US Under Secretary for Political Affairs Victoria Nuland, who led the US side, told a joint press briefing that sanctions are a complicated and difficult issue, though some progress were made over the last three months.
“I think this has obviously been a complicated and difficult issue. Here, we did discuss it today. We’ve seen progress in the last three months…,” she said.
With Nuland by his side at the briefing at State guesthouse Padma Foreign Secretary Masud Bin Momen said they have raised “deep concern” about the recent US treasury sanctions imposed on Rab and related individuals.
He said that Bangladesh side explained how this might affect the efforts of the government to combat terrorism and transnational crimes.

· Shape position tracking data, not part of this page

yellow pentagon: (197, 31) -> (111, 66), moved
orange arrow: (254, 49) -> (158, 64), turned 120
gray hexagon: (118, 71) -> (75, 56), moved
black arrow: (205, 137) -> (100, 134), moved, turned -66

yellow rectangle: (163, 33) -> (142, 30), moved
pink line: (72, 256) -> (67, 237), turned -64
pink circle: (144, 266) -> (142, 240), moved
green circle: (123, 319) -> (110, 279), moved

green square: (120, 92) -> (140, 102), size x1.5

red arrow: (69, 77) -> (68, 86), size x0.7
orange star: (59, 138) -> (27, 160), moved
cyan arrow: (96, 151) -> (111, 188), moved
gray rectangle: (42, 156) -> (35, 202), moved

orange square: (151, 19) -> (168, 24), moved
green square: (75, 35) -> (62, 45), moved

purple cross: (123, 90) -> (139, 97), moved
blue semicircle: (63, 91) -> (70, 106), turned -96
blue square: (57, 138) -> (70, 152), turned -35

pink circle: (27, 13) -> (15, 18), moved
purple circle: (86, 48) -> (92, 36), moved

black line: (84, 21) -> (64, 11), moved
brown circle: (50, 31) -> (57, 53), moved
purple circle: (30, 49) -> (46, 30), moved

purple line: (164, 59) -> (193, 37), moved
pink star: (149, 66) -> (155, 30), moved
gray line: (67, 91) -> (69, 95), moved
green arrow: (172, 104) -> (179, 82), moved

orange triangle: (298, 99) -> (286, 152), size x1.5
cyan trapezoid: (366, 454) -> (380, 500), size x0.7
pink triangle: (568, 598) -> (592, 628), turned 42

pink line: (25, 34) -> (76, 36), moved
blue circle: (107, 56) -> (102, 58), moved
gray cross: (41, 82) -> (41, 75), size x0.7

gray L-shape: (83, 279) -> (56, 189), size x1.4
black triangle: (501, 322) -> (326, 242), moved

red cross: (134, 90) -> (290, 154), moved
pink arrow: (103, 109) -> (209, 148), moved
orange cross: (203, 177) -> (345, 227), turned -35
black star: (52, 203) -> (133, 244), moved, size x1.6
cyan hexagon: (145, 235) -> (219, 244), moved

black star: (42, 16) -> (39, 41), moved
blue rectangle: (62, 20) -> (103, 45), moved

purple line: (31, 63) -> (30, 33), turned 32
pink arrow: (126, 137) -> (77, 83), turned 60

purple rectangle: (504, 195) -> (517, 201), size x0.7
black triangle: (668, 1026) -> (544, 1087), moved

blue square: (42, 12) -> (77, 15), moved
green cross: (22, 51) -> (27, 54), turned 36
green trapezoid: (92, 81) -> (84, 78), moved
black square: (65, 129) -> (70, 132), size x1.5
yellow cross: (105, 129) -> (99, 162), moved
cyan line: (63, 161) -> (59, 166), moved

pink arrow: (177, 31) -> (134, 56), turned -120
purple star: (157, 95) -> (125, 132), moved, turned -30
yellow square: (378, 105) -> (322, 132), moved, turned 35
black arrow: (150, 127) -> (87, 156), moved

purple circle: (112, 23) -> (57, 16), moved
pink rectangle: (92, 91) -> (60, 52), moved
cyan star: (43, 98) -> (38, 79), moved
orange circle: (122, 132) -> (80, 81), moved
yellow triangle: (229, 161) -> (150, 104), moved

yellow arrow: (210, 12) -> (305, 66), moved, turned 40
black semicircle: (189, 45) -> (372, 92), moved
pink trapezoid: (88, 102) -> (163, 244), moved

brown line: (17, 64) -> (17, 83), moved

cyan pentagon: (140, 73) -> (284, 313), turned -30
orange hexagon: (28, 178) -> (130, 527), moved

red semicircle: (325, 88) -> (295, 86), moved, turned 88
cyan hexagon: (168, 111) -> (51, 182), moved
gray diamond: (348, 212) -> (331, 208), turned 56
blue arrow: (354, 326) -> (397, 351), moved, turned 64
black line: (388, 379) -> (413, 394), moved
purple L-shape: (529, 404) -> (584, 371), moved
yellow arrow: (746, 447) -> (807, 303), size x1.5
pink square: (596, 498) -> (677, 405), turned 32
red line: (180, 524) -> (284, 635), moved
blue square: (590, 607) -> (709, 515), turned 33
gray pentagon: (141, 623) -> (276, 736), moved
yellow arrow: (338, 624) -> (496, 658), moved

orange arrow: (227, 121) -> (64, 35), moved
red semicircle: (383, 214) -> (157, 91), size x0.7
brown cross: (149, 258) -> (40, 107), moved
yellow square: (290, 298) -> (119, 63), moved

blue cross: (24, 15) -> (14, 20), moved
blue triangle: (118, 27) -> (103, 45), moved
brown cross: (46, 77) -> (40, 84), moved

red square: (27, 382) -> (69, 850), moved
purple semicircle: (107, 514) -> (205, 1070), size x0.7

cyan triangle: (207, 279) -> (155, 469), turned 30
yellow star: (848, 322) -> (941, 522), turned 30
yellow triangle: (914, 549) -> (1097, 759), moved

Dhaka told Washington that the government has been addressing the challenges.
“We’ve given them a non-paper dossier on the latest on RAB and its performance, also some of our initiatives. They’ll take it back and look at it,” said the foreign secretary.
He said they will continue their discussion in several formats and this issue will hopefully be resolved in due course.
Masud said Dhaka also explained its position on issues like democratic practices, media freedom, labor rights and religious harmony.
“We also had in-depth discussion on ways and means of enhancing trade and investment, and possible cooperation in the Blue Economy,” he said.
At the dialogue the two countries intended to have “closer understanding” and broader relations removing gaps.
Earlier, Momen and Nuland had tete-a-tete at the same venue before joining the dialogue.
The entire gamut of relations between the two countries -security cooperation, trade, labour rights, investment opportunities, human rights, governance, global threats including climate change, regional issues including a free and open Indo-Pacific region were discussed.